Consistently entertaining, often confusing, our man was probably still working while we enjoyed ourselves.
Well done Simon. Without you, PH would be a duller (and yet easier to understand) place.
Was there a speech?
However, it appears that paradigm was broken this last weekend gone.
Whilst I was having the stress points of my back gently kneaded away by the cherubic digits belonging to the lovely Natalie, and while you lads and lasses were um, getting fired up on alcohol, our land owner from the North went and bagged himself another PH gong.
Consistently entertaining, often confusing, our man was probably still working while we enjoyed ourselves.

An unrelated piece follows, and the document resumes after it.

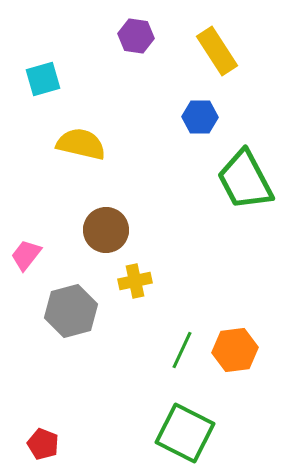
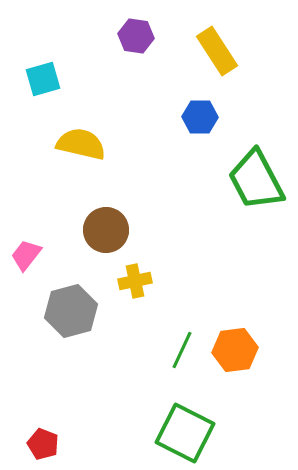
green trapezoid: moved 11 px right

Well done Simon. Without you, PH would be a duller (and yet easier to understand) place.
Was there a speech?
GregE240 said:
I don't think anybody has succesfully defended a BTAP award in the long and jovial history of the event.
However, it appears that paradigm was broken this last weekend gone.
Whilst I was having the stress points of my back gently kneaded away by the cherubic digits belonging to the lovely Natalie, and while you lads and lasses were um, getting fired up on alcohol, our land owner from the North went and bagged himself another PH gong.
Consistently entertaining, often confusing, our man was probably still working while we enjoyed ourselves.
Well done Simon. Without you, PH would be a duller (and yet easier to understand) place.
Was there a speech?
Would the speech have been understood? Its a while since I did latin and read any Shakespeare
Thanks chaps & cheers to the appreciators of Uther's seed. I squirm in overtly humble, molluscial insignificence next to the edificial monumentalism of the PH leviathan.
Embarassed not to have made it again, I'm sure this has pissed off one or two people but I genuinely can't get out of here at this time of year. Forgive me.
I urge people to vote for somebody worthwhile and critically, bipedal next year.
Grubulist Minumum.
Embarassed not to have made it again, I'm sure this has pissed off one or two people but I genuinely can't get out of here at this time of year. Forgive me.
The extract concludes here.